● Task goal
Reproduce from the records below, with no pictures, exactly the lines between the one containing "Vous envisa" and the one containing "Peinture intérieure extérieure", inclusive.

● Page images and extracted text
● ● ● ● ●

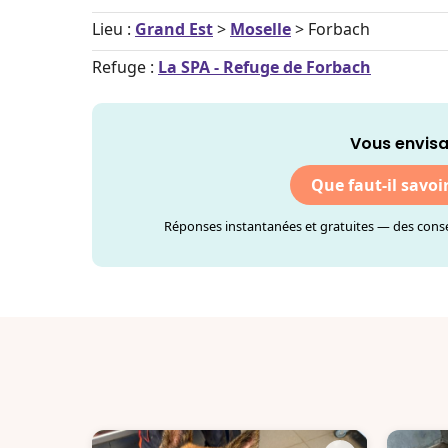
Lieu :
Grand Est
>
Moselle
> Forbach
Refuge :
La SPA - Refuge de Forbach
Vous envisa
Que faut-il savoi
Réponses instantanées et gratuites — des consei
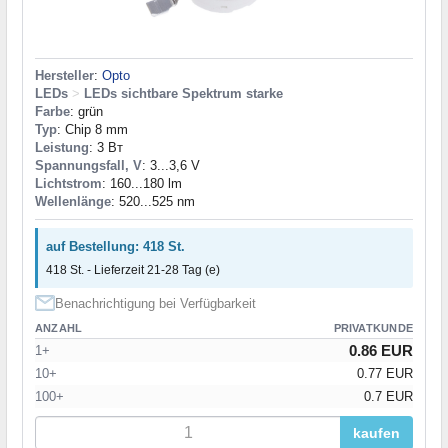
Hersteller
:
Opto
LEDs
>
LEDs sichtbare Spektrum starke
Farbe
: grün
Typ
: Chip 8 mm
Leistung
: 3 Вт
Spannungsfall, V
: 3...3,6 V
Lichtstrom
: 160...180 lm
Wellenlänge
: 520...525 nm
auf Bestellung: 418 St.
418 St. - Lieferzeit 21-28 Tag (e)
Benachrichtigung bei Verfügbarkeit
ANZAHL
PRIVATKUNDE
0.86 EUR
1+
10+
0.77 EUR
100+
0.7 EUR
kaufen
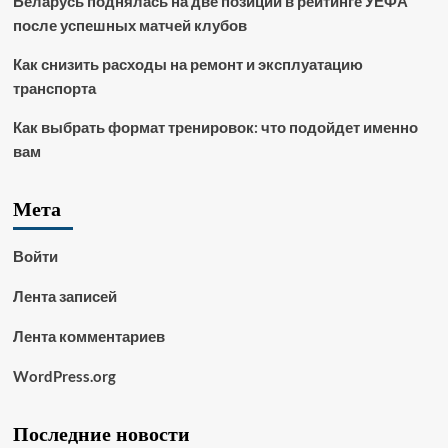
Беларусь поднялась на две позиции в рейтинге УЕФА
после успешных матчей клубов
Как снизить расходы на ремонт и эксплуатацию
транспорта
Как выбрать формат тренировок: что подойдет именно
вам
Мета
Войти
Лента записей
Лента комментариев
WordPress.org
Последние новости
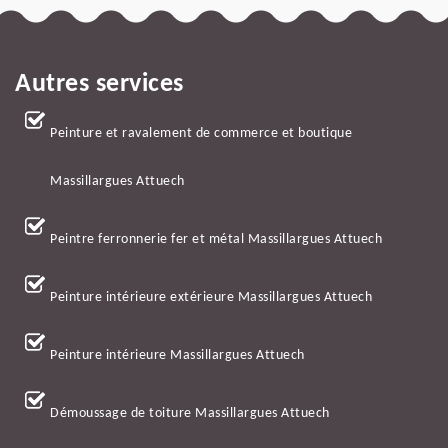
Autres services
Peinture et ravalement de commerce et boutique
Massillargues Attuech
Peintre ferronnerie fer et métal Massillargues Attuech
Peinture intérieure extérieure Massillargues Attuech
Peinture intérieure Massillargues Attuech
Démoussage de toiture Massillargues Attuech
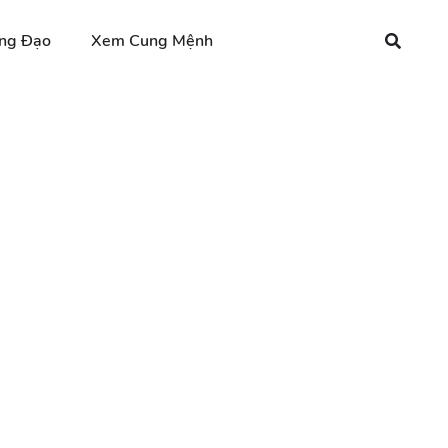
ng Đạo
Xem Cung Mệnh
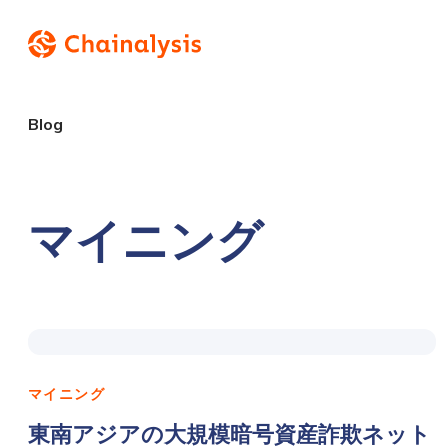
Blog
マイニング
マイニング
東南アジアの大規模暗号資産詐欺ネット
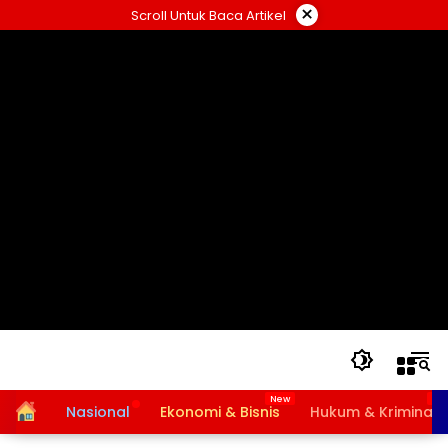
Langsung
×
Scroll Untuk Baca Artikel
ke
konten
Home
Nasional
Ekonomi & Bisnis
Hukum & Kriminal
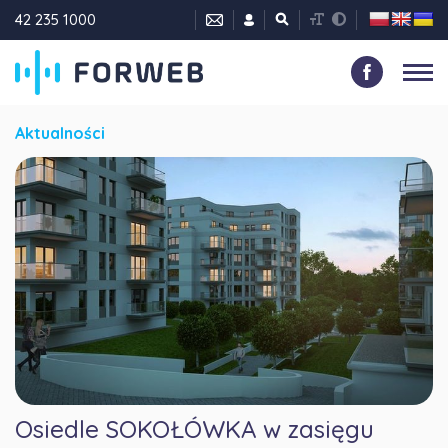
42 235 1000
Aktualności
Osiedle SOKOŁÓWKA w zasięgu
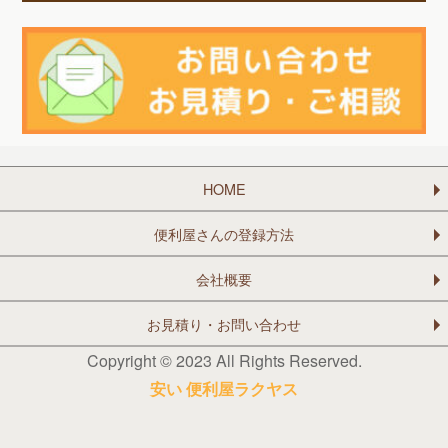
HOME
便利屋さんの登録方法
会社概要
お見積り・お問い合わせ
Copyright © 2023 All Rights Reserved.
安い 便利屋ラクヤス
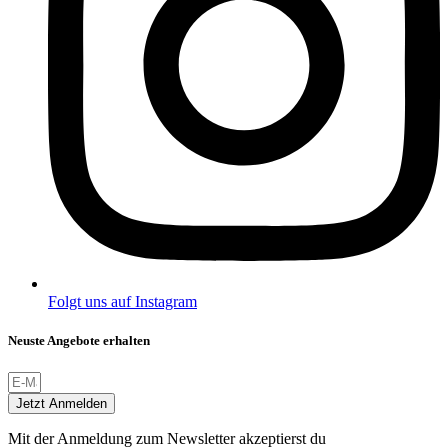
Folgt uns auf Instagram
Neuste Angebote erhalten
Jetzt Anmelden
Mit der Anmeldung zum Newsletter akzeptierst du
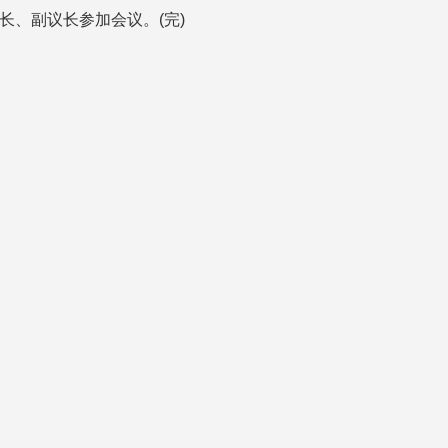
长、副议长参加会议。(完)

● ● ● ● ●

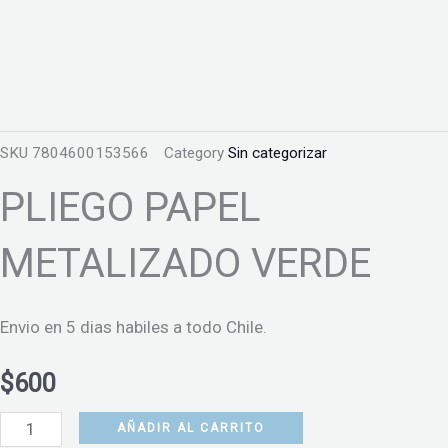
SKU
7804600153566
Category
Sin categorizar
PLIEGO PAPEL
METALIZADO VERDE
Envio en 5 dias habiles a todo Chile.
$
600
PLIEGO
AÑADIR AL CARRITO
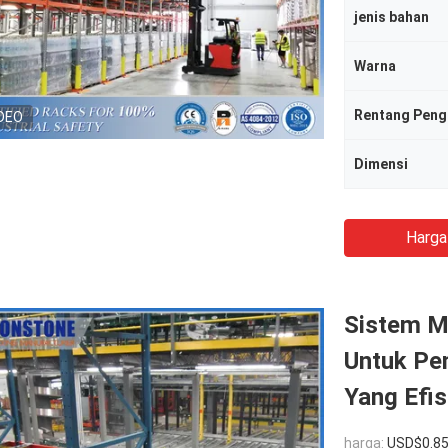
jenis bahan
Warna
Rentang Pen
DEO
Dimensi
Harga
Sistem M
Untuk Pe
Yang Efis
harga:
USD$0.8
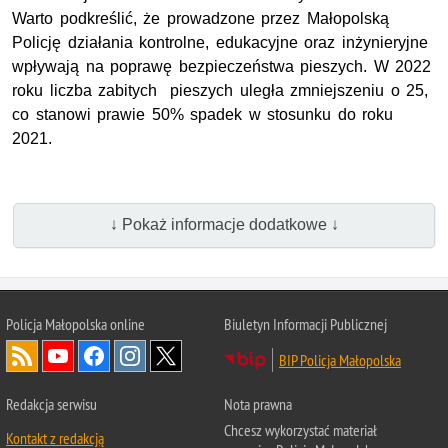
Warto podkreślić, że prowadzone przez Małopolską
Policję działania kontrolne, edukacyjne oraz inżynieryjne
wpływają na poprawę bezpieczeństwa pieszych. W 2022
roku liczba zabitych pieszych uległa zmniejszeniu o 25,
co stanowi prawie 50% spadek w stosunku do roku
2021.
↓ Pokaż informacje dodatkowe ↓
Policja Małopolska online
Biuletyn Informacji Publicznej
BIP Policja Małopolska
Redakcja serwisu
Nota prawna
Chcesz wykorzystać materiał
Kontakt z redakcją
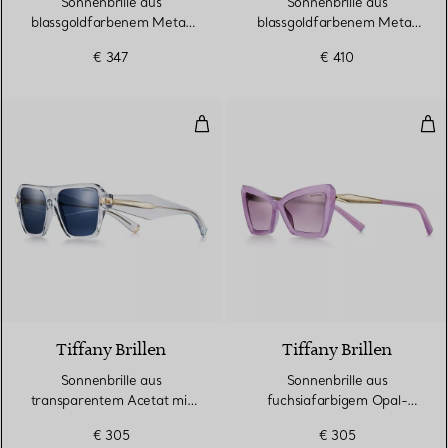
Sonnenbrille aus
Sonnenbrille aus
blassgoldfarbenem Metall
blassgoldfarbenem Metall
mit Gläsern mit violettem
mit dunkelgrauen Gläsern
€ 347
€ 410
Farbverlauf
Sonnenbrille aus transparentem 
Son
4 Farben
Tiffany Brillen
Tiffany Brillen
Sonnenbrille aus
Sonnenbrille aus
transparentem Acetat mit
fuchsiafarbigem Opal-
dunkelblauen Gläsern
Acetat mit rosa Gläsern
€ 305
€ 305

● ● ● ● ●

● Output of the exercise
Vous envisa
Que faut-il savoi
Réponses instantanées et gratuites — des consei
Hersteller
:
Opto
LEDs
>
LEDs sichtbare Spektrum starke
Farbe
: grün
Typ
: Chip 8 mm
Leistung
: 3 Вт
Spannungsfall, V
: 3...3,6 V
Lichtstrom
: 160...180 lm
Wellenlänge
: 520...525 nm
auf Bestellung: 418 St.
418 St. - Lieferzeit 21-28 Tag (e)
Benachrichtigung bei Verfügbarkeit
ANZAHL
PRIVATKUNDE
0.86 EUR
1+
10+
0.77 EUR
100+
0.7 EUR
kaufen
Беларусь поднялась на две позиции в рейтинге УЕФА
после успешных матчей клубов
Как снизить расходы на ремонт и эксплуатацию
транспорта
Как выбрать формат тренировок: что подойдет именно
вам
Мета
Войти
Лента записей
Лента комментариев
WordPress.org
Последние новости
Autres services
Peinture et ravalement de commerce et boutique
Massillargues Attuech
Peintre ferronnerie fer et métal Massillargues Attuech
Peinture intérieure extérieure Massillargues Attuech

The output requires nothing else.